Start of Data to process

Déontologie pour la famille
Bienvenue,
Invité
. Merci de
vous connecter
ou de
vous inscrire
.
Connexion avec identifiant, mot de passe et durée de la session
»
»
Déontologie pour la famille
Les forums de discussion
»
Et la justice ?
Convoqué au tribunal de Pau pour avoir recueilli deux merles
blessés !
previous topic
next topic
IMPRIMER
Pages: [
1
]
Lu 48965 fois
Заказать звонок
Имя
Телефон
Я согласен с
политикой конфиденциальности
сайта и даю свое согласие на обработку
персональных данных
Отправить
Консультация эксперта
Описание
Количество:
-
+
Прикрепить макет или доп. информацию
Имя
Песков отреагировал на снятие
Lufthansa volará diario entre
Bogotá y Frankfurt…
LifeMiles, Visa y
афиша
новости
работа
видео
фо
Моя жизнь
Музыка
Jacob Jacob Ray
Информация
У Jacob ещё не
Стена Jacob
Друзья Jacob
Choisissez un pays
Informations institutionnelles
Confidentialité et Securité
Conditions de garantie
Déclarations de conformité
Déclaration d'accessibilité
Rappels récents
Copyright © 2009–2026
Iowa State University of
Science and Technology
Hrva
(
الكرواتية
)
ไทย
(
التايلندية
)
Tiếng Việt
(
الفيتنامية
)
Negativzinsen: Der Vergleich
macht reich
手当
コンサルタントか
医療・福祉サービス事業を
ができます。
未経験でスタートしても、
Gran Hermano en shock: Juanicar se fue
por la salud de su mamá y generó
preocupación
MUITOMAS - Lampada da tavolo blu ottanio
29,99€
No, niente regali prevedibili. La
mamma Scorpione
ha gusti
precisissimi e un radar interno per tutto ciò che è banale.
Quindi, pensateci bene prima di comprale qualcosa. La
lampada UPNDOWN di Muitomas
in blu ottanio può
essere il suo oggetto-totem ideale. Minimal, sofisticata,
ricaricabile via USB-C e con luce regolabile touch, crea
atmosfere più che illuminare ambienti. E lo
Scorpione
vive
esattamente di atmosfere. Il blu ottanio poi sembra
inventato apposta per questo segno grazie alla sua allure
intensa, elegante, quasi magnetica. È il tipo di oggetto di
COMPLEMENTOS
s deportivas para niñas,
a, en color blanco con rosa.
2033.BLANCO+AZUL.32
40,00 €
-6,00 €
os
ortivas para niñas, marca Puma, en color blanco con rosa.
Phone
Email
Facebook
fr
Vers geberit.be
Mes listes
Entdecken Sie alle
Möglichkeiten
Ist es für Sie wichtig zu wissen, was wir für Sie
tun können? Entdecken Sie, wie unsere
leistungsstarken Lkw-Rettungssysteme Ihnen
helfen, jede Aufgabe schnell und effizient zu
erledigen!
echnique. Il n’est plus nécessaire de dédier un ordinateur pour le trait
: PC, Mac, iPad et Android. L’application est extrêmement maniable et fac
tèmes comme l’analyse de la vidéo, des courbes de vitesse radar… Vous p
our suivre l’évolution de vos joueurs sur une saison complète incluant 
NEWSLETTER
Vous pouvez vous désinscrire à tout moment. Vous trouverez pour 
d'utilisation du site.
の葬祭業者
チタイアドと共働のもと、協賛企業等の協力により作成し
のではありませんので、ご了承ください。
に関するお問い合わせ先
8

End of Data to process

Exercise goal
Which lines of the records above hold the word "radar"? Copy each of them.

Response
precisissimi e un radar interno per tutto ciò che è banale.
tèmes comme l’analyse de la vidéo, des courbes de vitesse radar… Vous p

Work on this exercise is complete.